HD Radio Technology and Multicasting or More is Really Better

The hottest new thing in sound is called HD Radio technology. And what it does for radio is the same thing that HDTV does for TV – it makes it light years better! In fact, when you listen to HD AM radio, you'll think you're listening to FM. And when you listen to FM, you'll think you're listening to a CD.

Why more is better

In HD Radio tecnology, compressed digital signals can be subdivided. This allows a station to multi-cast. meaning it could broadcast two or more programs at the same time. So, its listeners might be able to choose between a sports program and easy listening music – on the same station at the same time.

This gets exciting because it will allow stations to do more niche broadcasting, just as cable as brought niche channels to television.

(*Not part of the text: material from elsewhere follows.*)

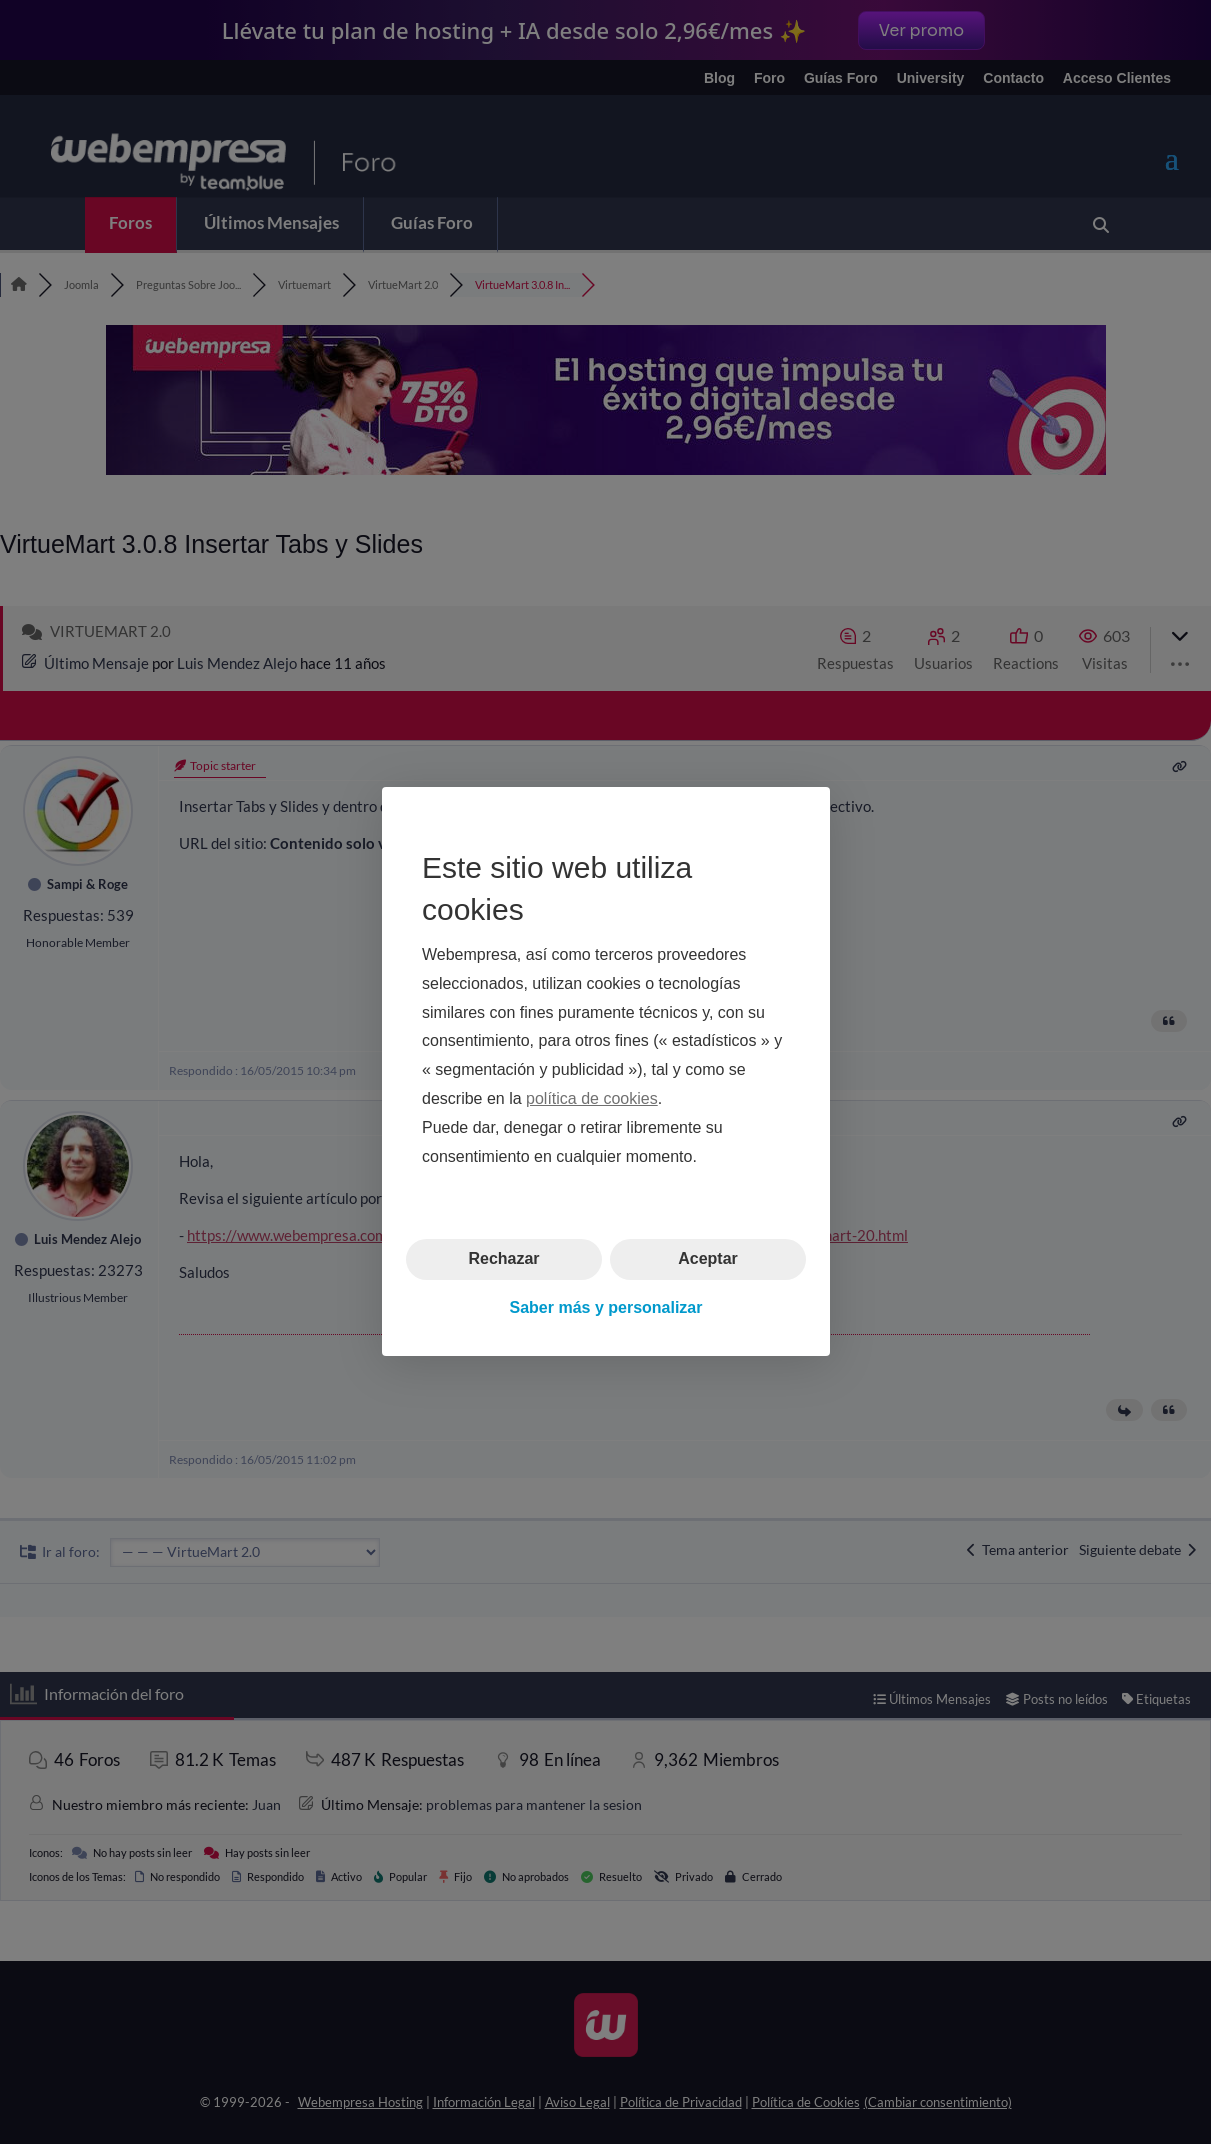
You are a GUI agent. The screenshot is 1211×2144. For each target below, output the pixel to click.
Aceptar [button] (708, 1259)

For example, the radio station you’ve always tuned to for classic rock, might subdivide into classic rock, and reggae, or classic rock and old school hip-hop.

Naturally, you would be able to hear these stations only if you have an HD Radio technology receiver. If you don't, you'll still hear the same AM or FM station you're used to.

How it works

HD Radio technology works much like traditional analog transmissions (AM and FM are both analog signals).

The difference is that the station broadcasting HD Radio technology transmits an extra digital radio signal, along with its normal analog signal. It can also broadcast a third signal for text data.

Your radio receiver receives the signal – just as it does an AM or FM signal. If you have a HD Radio receiver, it will decompress and translate the signal and viola! You get bright, clean, near-CD quality.